Dataset entries
=-=-=
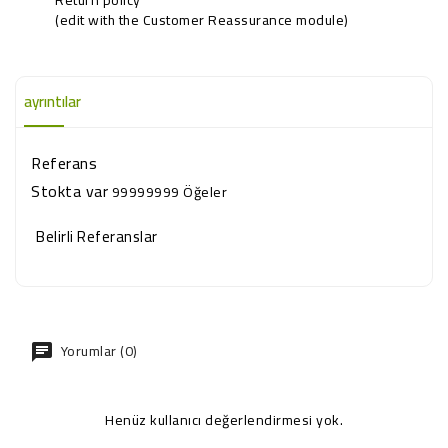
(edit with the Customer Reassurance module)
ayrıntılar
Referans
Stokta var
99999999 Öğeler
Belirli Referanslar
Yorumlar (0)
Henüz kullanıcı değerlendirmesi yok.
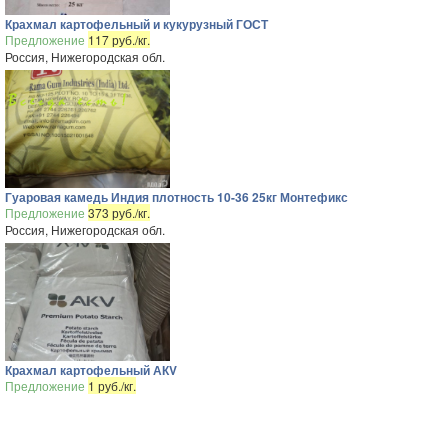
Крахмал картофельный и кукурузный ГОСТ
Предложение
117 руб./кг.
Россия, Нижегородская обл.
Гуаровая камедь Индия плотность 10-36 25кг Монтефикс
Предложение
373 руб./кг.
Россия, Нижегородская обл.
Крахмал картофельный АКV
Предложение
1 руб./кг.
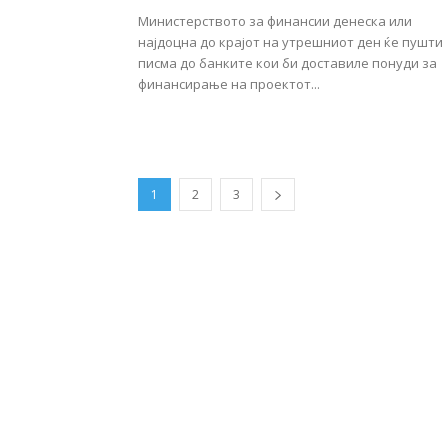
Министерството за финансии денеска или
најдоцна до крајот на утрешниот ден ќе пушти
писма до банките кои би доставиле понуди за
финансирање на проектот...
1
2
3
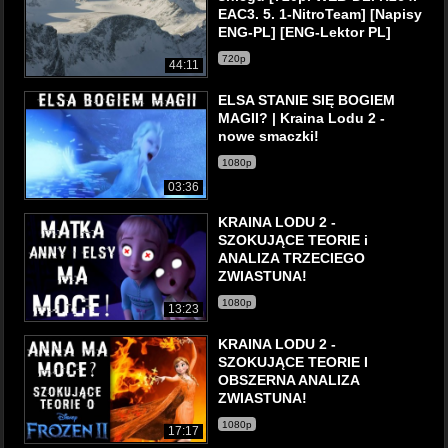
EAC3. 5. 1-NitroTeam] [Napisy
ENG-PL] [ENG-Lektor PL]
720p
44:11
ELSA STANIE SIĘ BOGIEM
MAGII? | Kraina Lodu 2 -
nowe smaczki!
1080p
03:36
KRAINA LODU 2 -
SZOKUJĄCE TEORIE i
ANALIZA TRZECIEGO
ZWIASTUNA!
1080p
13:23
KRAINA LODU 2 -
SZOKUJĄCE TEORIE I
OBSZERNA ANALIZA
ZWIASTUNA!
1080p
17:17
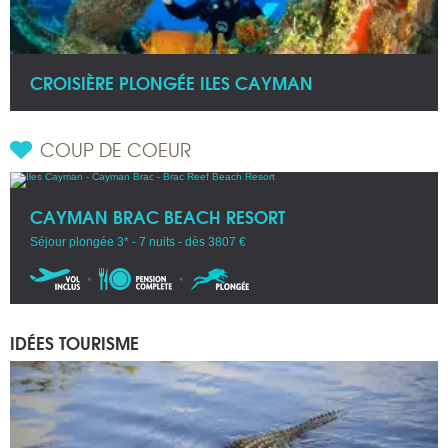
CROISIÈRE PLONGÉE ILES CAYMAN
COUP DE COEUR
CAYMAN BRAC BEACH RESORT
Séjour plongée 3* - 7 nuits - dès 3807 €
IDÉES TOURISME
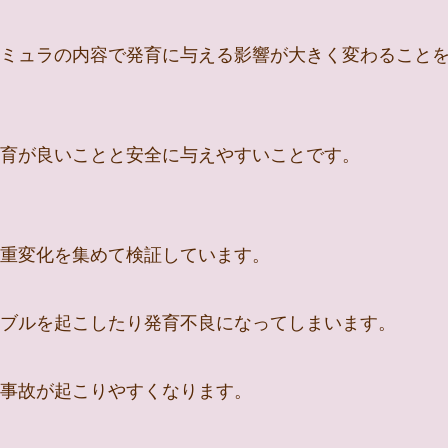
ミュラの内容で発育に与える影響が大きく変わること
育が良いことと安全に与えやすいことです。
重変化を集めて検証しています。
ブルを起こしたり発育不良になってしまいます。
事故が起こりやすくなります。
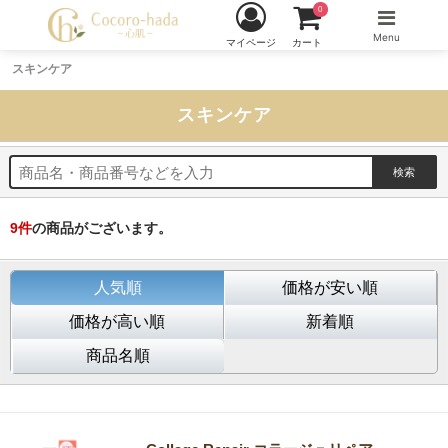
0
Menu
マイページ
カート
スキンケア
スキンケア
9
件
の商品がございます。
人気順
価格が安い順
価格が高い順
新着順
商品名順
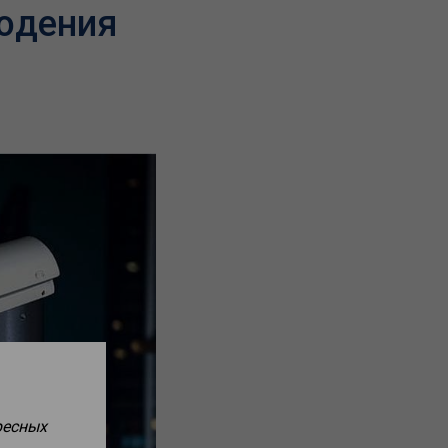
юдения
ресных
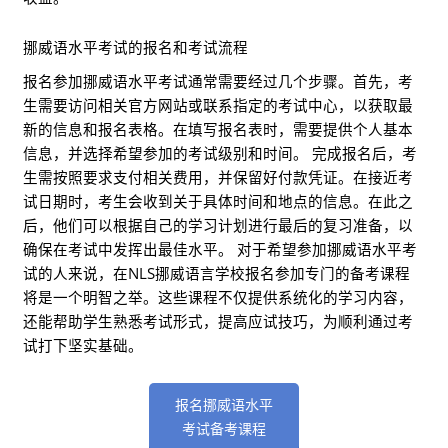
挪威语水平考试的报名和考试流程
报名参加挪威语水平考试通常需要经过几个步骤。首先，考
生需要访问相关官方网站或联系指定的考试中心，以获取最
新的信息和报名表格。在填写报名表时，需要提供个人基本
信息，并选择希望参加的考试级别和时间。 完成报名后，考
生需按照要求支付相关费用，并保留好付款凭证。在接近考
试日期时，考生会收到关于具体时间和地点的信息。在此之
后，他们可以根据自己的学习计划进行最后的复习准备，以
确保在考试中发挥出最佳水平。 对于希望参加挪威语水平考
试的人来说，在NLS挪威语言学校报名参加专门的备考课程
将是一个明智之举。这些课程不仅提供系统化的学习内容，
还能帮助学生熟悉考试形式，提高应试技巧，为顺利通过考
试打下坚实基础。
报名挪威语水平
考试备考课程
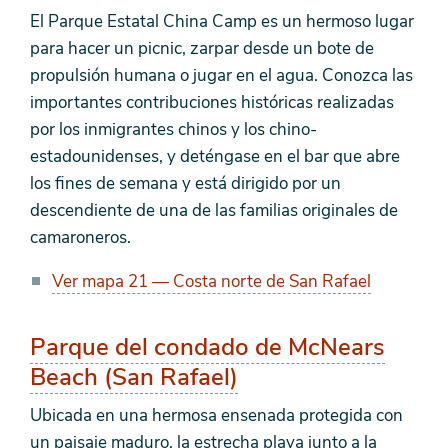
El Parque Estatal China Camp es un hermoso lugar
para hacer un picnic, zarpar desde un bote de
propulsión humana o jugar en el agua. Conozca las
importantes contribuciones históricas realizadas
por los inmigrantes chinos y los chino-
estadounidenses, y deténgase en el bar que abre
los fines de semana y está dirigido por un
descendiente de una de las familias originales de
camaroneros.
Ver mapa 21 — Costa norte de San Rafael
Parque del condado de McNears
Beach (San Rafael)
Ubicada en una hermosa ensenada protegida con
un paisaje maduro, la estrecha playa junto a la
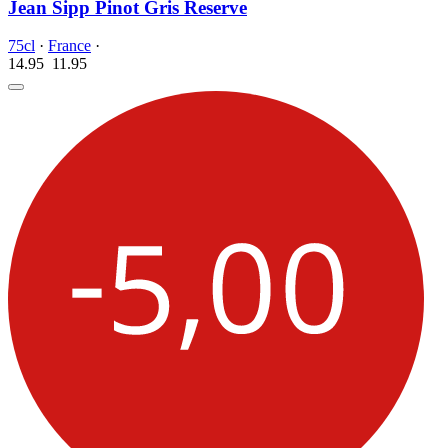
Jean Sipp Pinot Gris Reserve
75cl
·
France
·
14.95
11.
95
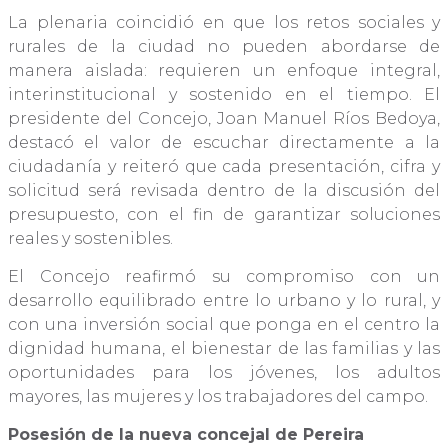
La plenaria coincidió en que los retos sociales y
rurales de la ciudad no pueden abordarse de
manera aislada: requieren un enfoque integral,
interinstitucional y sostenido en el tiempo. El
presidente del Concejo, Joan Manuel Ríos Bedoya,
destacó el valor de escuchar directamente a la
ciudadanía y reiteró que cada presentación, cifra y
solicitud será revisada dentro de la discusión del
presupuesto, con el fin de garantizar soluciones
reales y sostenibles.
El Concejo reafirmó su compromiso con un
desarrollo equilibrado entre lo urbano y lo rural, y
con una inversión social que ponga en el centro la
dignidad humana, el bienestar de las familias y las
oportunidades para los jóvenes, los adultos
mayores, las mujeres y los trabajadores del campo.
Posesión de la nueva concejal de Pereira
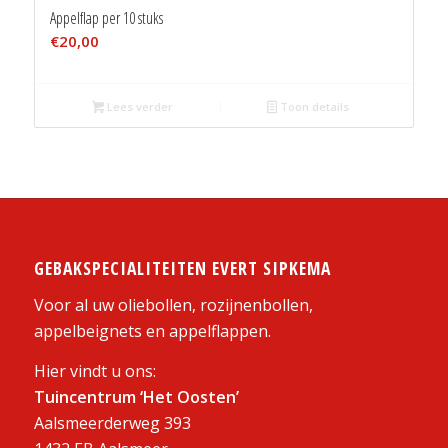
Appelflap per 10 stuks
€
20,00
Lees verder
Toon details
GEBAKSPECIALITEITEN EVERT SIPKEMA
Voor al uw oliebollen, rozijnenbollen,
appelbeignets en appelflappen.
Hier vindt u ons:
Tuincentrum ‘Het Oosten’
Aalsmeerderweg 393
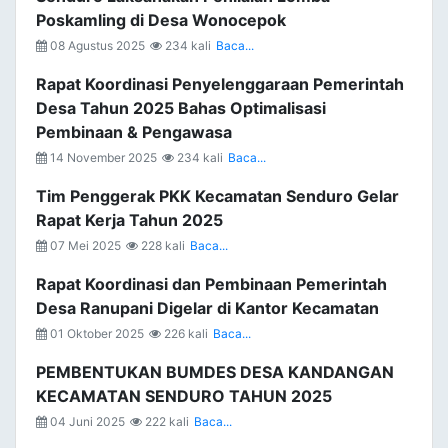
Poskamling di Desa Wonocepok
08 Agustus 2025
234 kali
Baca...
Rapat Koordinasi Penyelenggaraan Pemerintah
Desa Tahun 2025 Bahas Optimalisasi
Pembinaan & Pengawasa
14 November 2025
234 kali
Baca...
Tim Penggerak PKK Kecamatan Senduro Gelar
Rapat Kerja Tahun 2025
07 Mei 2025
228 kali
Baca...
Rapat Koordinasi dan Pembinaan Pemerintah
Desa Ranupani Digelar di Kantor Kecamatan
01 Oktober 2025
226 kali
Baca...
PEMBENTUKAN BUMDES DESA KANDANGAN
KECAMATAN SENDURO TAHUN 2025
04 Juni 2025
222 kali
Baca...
=-=-=
**Brief:**
From the data above, retype only the lines starting with the line with "ELSA STANIE SIĘ BOGIEM" and going on through the line with "destacó el valor", exactly, leaving out the pictures.

**Your solution:**
ELSA STANIE SIĘ BOGIEM
MAGII? | Kraina Lodu 2 -
nowe smaczki!
1080p
03:36
KRAINA LODU 2 -
SZOKUJĄCE TEORIE i
ANALIZA TRZECIEGO
ZWIASTUNA!
1080p
13:23
KRAINA LODU 2 -
SZOKUJĄCE TEORIE I
OBSZERNA ANALIZA
ZWIASTUNA!
1080p
17:17
CROISIÈRE PLONGÉE ILES CAYMAN
COUP DE COEUR
CAYMAN BRAC BEACH RESORT
Séjour plongée 3* - 7 nuits - dès 3807 €
IDÉES TOURISME
ミュラの内容で発育に与える影響が大きく変わること
育が良いことと安全に与えやすいことです。
重変化を集めて検証しています。
ブルを起こしたり発育不良になってしまいます。
事故が起こりやすくなります。
0
Menu
マイページ
カート
スキンケア
スキンケア
9
件
の商品がございます。
人気順
価格が安い順
価格が高い順
新着順
商品名順
юдения
ресных
挪威语水平考试的报名和考试流程
报名参加挪威语水平考试通常需要经过几个步骤。首先，考
生需要访问相关官方网站或联系指定的考试中心，以获取最
新的信息和报名表格。在填写报名表时，需要提供个人基本
信息，并选择希望参加的考试级别和时间。 完成报名后，考
生需按照要求支付相关费用，并保留好付款凭证。在接近考
试日期时，考生会收到关于具体时间和地点的信息。在此之
后，他们可以根据自己的学习计划进行最后的复习准备，以
确保在考试中发挥出最佳水平。 对于希望参加挪威语水平考
试的人来说，在NLS挪威语言学校报名参加专门的备考课程
将是一个明智之举。这些课程不仅提供系统化的学习内容，
还能帮助学生熟悉考试形式，提高应试技巧，为顺利通过考
试打下坚实基础。
报名挪威语水平
考试备考课程
El Parque Estatal China Camp es un hermoso lugar
para hacer un picnic, zarpar desde un bote de
propulsión humana o jugar en el agua. Conozca las
importantes contribuciones históricas realizadas
por los inmigrantes chinos y los chino-
estadounidenses, y deténgase en el bar que abre
los fines de semana y está dirigido por un
descendiente de una de las familias originales de
camaroneros.
Ver mapa 21 — Costa norte de San Rafael
Parque del condado de McNears
Beach (San Rafael)
Ubicada en una hermosa ensenada protegida con
un paisaje maduro, la estrecha playa junto a la
Jean Sipp Pinot Gris Reserve
75cl
·
France
·
14.95
11.
95
La plenaria coincidió en que los retos sociales y
rurales de la ciudad no pueden abordarse de
manera aislada: requieren un enfoque integral,
interinstitucional y sostenido en el tiempo. El
presidente del Concejo, Joan Manuel Ríos Bedoya,
destacó el valor de escuchar directamente a la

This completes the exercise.